→ Work to be completed
Whenever the word "nous" appears in a line of the data below, copy that line.

(Extracted information begins)

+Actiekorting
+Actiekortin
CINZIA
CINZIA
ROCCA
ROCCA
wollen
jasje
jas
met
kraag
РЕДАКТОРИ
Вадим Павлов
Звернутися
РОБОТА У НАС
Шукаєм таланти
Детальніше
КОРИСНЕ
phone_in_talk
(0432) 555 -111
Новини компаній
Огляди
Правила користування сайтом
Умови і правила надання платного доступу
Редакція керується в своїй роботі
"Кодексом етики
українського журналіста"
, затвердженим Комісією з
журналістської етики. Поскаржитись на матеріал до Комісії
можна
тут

(Extracted information ends)
(Extracted information begins)

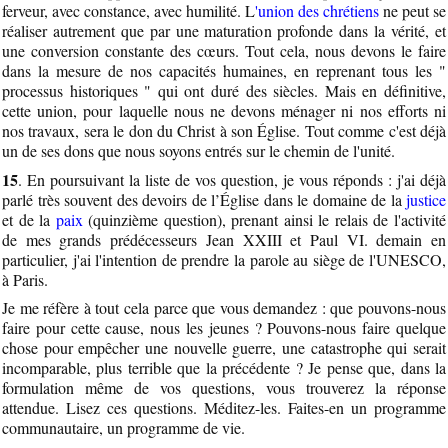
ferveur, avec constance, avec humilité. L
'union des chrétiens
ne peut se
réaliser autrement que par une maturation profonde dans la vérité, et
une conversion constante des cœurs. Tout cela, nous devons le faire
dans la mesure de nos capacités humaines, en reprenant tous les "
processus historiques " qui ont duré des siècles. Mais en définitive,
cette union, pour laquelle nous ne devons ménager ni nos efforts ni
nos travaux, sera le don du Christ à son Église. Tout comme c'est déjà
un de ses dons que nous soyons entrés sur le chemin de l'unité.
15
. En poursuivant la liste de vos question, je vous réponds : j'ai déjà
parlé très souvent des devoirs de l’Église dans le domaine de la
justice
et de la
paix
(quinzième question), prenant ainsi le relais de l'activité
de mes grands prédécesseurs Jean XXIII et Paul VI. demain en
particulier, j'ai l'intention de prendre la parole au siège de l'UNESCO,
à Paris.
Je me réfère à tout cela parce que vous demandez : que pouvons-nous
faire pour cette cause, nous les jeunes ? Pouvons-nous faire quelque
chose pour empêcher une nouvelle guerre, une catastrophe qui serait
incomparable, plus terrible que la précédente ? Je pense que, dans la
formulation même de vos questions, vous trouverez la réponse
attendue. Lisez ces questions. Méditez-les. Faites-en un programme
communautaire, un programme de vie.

(Extracted information ends)

→ Response for this exercise
une conversion constante des cœurs. Tout cela, nous devons le faire
cette union, pour laquelle nous ne devons ménager ni nos efforts ni
un de ses dons que nous soyons entrés sur le chemin de l'unité.
Je me réfère à tout cela parce que vous demandez : que pouvons-nous
faire pour cette cause, nous les jeunes ? Pouvons-nous faire quelque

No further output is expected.